Page-level text extractions
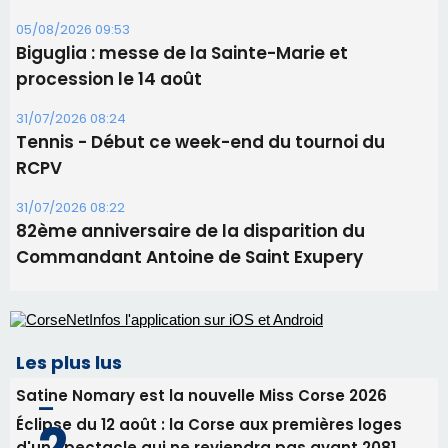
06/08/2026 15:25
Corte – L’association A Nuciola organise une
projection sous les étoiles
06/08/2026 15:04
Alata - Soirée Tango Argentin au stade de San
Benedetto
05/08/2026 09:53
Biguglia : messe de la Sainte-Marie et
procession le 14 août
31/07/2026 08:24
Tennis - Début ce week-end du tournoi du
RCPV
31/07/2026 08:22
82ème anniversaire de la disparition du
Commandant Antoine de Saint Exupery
--
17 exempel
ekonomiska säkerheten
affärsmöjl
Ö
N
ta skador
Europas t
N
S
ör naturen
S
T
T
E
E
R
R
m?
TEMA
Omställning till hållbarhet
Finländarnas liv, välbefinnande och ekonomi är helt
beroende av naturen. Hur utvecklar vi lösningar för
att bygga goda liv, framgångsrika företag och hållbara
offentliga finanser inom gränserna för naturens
==
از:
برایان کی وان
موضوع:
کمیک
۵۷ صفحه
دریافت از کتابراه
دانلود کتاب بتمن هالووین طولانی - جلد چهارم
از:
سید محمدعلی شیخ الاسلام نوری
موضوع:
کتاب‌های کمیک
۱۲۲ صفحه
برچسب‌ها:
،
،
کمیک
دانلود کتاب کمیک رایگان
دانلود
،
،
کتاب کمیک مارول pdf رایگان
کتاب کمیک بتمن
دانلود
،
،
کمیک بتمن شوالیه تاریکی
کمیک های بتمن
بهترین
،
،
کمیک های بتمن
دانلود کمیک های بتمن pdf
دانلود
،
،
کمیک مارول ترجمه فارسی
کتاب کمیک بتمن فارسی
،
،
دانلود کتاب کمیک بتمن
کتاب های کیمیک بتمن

* **REQUIRED WORK**:
Could you return exactly the lines above from the line with "06/08/2026 15:25" to the line with "Commandant Antoine de Saint Exupery", both included, and nothing else?

* **THE COMPLETED TASK**:
06/08/2026 15:25
Corte – L’association A Nuciola organise une
projection sous les étoiles
06/08/2026 15:04
Alata - Soirée Tango Argentin au stade de San
Benedetto
05/08/2026 09:53
Biguglia : messe de la Sainte-Marie et
procession le 14 août
31/07/2026 08:24
Tennis - Début ce week-end du tournoi du
RCPV
31/07/2026 08:22
82ème anniversaire de la disparition du
Commandant Antoine de Saint Exupery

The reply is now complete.